The plants in Tripterygium genus of family Celastraceae are well known for a rich source of triterpenoids. Many triterpenes isolated from this genus, showed various promising bioactivities. Celastrol, a quinone methide triterpene isolated from Tripterygium plants [7], [8], [9], exhibited potent anticancer activity against a variety of human cancer cell lines [4], anti-inflammatory [10] and neuroprotective effects [10], [11]. Recently, it has been reported to be used as a powerful anti-obesity agent [12]. In addition, celastrol, pristimerin, tingenone, iguesterin and dihydrocelastrol showed SARS-CoV 3CLpro inhibitory activity [13].
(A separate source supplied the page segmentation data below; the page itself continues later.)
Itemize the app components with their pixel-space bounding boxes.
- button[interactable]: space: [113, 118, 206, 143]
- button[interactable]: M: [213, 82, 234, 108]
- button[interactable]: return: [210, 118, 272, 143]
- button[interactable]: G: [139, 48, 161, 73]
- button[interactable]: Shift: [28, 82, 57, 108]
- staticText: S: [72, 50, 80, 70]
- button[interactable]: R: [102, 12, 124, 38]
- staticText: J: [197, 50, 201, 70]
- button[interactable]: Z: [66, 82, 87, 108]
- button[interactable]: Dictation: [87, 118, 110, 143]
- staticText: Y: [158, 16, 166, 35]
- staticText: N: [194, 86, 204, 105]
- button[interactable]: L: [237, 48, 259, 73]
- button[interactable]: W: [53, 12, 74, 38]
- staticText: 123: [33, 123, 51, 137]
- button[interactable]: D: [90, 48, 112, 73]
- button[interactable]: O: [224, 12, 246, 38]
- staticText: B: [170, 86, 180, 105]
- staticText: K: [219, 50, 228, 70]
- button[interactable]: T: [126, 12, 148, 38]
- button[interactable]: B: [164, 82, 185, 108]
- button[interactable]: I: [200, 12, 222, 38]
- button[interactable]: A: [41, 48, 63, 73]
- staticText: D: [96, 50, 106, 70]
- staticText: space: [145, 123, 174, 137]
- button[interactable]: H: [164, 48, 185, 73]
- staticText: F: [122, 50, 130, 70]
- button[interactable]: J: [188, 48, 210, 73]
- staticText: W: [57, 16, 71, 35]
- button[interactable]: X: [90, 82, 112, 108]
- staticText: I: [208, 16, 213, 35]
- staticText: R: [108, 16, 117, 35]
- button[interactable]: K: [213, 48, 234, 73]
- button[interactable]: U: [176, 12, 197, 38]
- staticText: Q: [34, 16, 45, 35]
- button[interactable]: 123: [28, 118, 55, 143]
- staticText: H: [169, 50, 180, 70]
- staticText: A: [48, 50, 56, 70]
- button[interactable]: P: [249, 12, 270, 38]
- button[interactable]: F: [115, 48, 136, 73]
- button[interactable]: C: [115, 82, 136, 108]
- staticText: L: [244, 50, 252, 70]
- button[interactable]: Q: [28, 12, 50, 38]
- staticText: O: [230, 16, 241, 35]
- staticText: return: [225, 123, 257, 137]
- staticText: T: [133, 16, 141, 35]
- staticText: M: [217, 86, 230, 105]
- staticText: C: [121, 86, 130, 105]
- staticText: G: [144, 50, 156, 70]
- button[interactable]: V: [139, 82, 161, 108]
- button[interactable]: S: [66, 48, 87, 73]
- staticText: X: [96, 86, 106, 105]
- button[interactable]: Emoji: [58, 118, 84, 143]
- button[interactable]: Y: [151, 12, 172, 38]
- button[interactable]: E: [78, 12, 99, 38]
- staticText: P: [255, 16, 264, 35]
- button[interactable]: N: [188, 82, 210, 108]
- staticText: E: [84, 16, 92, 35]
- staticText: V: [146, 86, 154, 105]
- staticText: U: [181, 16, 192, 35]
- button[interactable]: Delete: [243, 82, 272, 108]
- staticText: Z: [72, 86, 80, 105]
Tripterygium regelii, which is distributed throughout northeast China, Korea and Japan [14], has been used as a folk medicine in China for the treatment of rheumatoid arthritis, jaundice, swelling, etc. [15]. A few previous studies [9], [16], [17], [18], [19], [20] have shown that terpenoids were the principal constituents of T. regelii. Recently, we have reported the isolation of twelve new dihydro-β-agarofuran sesquiterpenoids from its stems [21] . As a part of our ongoing phytochemical investigation, three new triterpenoids and twenty known analogues were isolated and characterized from the stems of T. regelii. Herein, we reported the isolation and characterization of three novel triterpenoids (1–3) and twenty known compounds (4–23), as well as a cytotoxic evaluation of nine selected triterpenes against human breast cancer MCF-7 cells.

Experimental

General experimental procedures

Optical rotations and ultraviolet (UV) spectra were measured using a Rudolph Research Analytical Autopol I automatic polarimeter and a Beckman Coulter DU® 800 spectrophotometer (USA), respectively. HRMS spectra were performed on an Agilent 6230 electrospray ionization (ESI) time–of–flight (TOF) mass spectrometer (USA). Nuclear magnetic resonance (NMR) spectra were acquired with a Bruker Ascend 600 NMR spectrometer in CDCl3 and pyridine-d using tetramethylsilane (TMS) as an internal reference. Chemical shifts were given in δ (ppm), and coupling constants (J) were expressed in hertz (Hz). Preparative HPLC was carried out on a Waters liquid chromatography system equipped with 1525 Binary HPLC Pump and 2489 UV/ Visible detector using a Waters Xbridge Prep C8 column (10 × 250 mm, 5 μm). Semi-preparative HPLC was conducted on an Agilent 1100 liquid chromatography system coupled with a quaternary pump and a diode array detector (DAD) using a Waters Xbridge Prep C18 column (10 × 250 mm, 5 μm). Silica gel (40–60 μm, Grace, USA) and Bondapak Waters ODS (40–63 μm, Waters, USA) were used for column chromatographies. Thin layer chromatography (TLC) used to monitor fractions was performed on precoated silica gel 60 F254 plates and TLC silica gel 60 RP-18 F254S plates (200 μm thick, Merck KGaA, Germany). Spots on the TLC were visualized by UV light (254 nm) or heating after spraying with 5% H2SO4 in ethanol.

Plant material

The stems of T. regelii were collected in October 2012, from Changbai Mountain in Jilin province, People's Republic of China, and were identified by Dr. Liang Xu (Liaoning University of Traditional Chinese Medicine, Dalian, China). A voucher specimen (No. MUST − TR201210) has been deposited at State Key Laboratory of Quality Research in Chinese Medicine, Macau University of Science and Technology, Macau, China.

Extraction and isolation

The dried and ground stems of T. regelii (8.0 kg) were extracted with methanol (64 L × 3) under ultrasonic assistance at room temperature for 1 h. After evaporation of the solvent under reduced pressure, a dark brown residue was suspended in H2O, and then sequentially partitioned with n-hexane, ethyl acetate (EtOAc) and n-butanol. The EtOAc-soluble extract (150.0 g) was subjected to column chromatography over silica gel eluting with PE–acetone (100:0–35:65, v/v) to yield thirteen fractions (Fr.1–Fr.13).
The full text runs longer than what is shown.